Let’s look at some code. Assume we have some sort of Node class/struct defined as follows
Node = MutableNamedTuple('Node', ['ch', 'transitions', 'results', 'fail'])
The ch variable will hold the character at the current node, transitions will hold all nodes we can transition to, results will be a list of results in case this node is a keyword we stored and fail are transitions in case of failure (more on this later). For example, storing the keyword Manning will create 7 nodes and for the node where ch=’g’, results will also hold Manning. One detail that I omitted is that we also need a root node whose fail transition is itself and where all other nodes fail transitions point to by default. Now let’s look at some very verbose code that creates the trie-like data structure without the fail transitions.
root = Node(ch=None,transitions=[],results=[],fail=None)
root.fail = root
queue = deque([root])
for keyword in keywords:
current_node = root
for char in keyword:
new_node = None
for transition in current_node.transitions:
if transition.ch == char:
new_node = transition
break
if new_node is None:
new_node = Node(ch=char)
current_node.transitions.append(new_node)
if current_node is root:
new_node.fail = root
current_node = new_node
current_node.results.append(keyword)
This first part is simple. We go keyword by keyword and character by character. For each new character we need to add, we check if our current node already has a transition to that character (lines 9-11).
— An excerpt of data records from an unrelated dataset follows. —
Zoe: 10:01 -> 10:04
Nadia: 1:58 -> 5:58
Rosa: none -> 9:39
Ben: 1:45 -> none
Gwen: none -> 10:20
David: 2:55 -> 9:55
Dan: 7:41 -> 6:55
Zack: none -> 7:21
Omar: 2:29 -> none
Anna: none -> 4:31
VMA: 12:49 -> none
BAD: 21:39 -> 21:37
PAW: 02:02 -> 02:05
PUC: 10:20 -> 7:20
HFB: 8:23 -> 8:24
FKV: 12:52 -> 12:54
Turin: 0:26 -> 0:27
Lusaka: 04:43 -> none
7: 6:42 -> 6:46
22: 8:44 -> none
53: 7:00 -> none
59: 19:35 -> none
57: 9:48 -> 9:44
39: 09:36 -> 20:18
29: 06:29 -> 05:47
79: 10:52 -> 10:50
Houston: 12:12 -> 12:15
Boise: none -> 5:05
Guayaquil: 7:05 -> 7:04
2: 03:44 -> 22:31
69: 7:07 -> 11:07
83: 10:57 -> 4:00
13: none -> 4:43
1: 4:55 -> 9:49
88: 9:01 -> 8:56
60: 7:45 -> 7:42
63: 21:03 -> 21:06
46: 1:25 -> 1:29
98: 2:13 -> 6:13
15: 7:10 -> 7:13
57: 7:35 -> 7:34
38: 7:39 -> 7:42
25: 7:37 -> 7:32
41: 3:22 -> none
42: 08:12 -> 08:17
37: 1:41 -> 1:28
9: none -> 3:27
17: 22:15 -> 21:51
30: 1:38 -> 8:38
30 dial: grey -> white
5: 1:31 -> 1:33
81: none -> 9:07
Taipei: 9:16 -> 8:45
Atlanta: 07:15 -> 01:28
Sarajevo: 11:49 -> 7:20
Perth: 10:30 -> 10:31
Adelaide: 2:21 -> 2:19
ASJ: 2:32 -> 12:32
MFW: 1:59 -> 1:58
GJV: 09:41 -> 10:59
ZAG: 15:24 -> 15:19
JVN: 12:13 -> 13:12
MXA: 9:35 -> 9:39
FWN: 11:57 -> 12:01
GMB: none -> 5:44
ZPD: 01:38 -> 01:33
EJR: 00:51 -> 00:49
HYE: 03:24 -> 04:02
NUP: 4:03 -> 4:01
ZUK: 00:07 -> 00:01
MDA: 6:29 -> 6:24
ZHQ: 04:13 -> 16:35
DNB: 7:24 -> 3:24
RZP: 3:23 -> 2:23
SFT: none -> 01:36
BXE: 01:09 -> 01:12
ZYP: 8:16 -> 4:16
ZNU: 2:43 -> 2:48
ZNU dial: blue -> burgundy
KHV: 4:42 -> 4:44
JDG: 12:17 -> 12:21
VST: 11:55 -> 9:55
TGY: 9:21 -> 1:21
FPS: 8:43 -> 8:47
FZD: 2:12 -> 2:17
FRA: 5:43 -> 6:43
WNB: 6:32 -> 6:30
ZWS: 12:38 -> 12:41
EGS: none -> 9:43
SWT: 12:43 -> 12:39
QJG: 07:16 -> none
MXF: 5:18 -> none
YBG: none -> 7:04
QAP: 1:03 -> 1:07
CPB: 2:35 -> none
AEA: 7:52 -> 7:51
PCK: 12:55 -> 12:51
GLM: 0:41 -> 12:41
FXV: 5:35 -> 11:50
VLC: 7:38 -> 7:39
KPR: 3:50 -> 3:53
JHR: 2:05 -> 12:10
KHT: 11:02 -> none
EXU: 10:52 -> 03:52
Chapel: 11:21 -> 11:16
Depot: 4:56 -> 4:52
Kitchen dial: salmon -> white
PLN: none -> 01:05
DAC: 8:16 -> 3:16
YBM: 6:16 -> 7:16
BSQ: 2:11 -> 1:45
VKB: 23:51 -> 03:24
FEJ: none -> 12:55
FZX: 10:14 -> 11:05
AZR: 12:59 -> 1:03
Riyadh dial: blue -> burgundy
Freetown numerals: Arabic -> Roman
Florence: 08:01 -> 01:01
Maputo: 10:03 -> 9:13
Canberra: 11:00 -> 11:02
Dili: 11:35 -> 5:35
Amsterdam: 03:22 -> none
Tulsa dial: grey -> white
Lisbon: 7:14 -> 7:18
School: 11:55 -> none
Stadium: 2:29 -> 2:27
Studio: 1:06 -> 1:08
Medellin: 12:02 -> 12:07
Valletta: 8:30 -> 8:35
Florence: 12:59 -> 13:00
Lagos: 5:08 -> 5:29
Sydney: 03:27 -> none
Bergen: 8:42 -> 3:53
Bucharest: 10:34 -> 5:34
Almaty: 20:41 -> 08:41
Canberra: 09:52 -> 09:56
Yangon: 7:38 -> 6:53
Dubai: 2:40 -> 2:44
If it doesn’t we create a new node and add it to the list of transitions (lines 14-18). Finally, after we have gone through all characters in a keyword, we add that keyword to the results list of the node we are currently at.
The second part is where the coolness behind Aho-Corasick lies. Constructing the failure transitions is simple, because we can simply perform a Breadth-First Search update the failure links as we go. Note that a couple of things in the code sample below differ from the original paper. First, we already set the failure transition to root for all nodes with root as the parent, as well as the root node itself — the original paper calls these states with depth d=1; also, we do not update the “output function” during our BFS as the original paper does because the results list is created during the previous step.
while queue:
current_node = queue.popleft()
for node in current_node.transitions:
queue.append(node)
fail_state_node = current_node.fail
while not any(x for x in fail_state_node.transitions if node.ch == x.ch) and fail_state_node is not root:
fail_state_node = fail_state_node.fail
node.fail = next((x for x in fail_state_node.transitions if node.ch == x.ch and x is not node), root)
return root
Now, given our completed data structure, searching is trivial and lends itself nicely to a generator construction.
current_node = tree_root
for c in text:
transition = None
while transition is None and transition is not tree_root:
transition = next((x for x in current_node.transitions if x.ch == c), current_node.fail)
current_node = transition
if len(transition.results) > 0:
for result in transition.results:
yield result
current_node = transition.fail
For each character in text, we move through our data structure and if there is a suitable transition we make it; otherwise we transition to the failure link (line 5). If we are at a node with a non-empty results list (output function in the original paper), then we return that result and continue. Let’s see it in action:
In [1]: import tree as ac In [2]: aho = ac.build_tree(['Brady', 'Manning', 'Johnson', 'Ochochinco']) In [3]: gen = ac.search(aho, "Brady is a better QB than Manning.") In [4]: gen.next() Out[4]: 'Brady' In [5]: gen.next() Out[5]: 'Manning' In [6]: gen.next() --------------------------------------------------------------------------- StopIteration Traceback (most recent call last) projects/aho/<ipython-input-6-b2c61ce5e131> in <module>() ----> 1 gen.next() StopIteration
The algorithm has been around since 1975, so there are plenty of efficient implementations out there — the Wikipedia page mentions a few. Happy searching!